Comment garder confiance dans nos autorités fédérales qui proposent une solution à un réel problème – l’augmentation des coûts de la santé – de façon aussi unilatérale en faveur d’un contrôle des coûts des actes médicaux dans la logique exclusivement économique (et encore ceci à court terme) des assureurs-maladie ? Cette façon de procéder n’est-elle pas le signe d’une grande suspicion de nos autorités envers les médecins qui sont ainsi pointés comme les principaux responsables des coûts de la santé.

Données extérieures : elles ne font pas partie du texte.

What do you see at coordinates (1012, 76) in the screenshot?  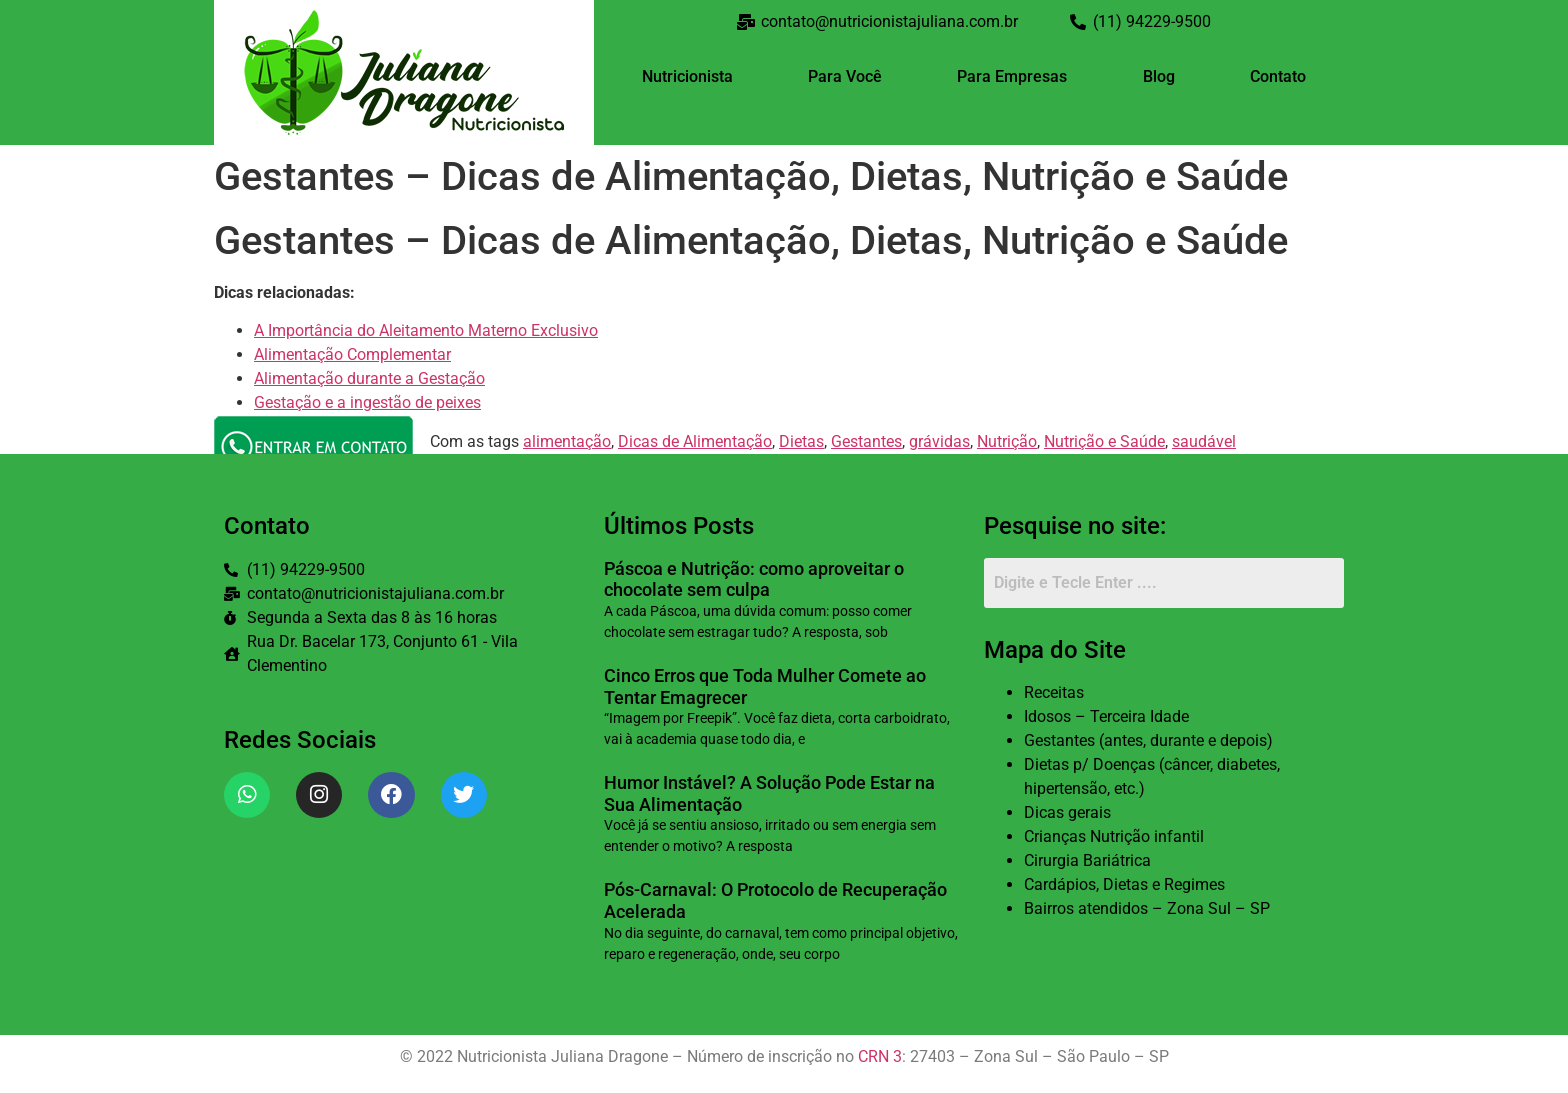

Pour retrouver une certaine confiance entre les différents acteurs du système de santé, ne serait-il pas plus juste de signaler à la population que notre système de santé, souvent considéré comme l’un des meilleurs au monde, a un coût et que si nous voulons le garder à ce niveau, il continuera d’augmenter. Désigner des responsables exclusifs à cette augmentation et les stigmatiser servira certainement à la popularité des politiciens qui le proposeront mais certainement pas à restaurer une confiance nécessaire au fonctionnement de notre société.
Pour restaurer une certaine confiance entre les acteurs des systèmes de soins, il est d’abord nécessaire d’être ouvert aux idées des autres acteurs et de respecter leurs valeurs. Est-il encore temps d’y arriver ?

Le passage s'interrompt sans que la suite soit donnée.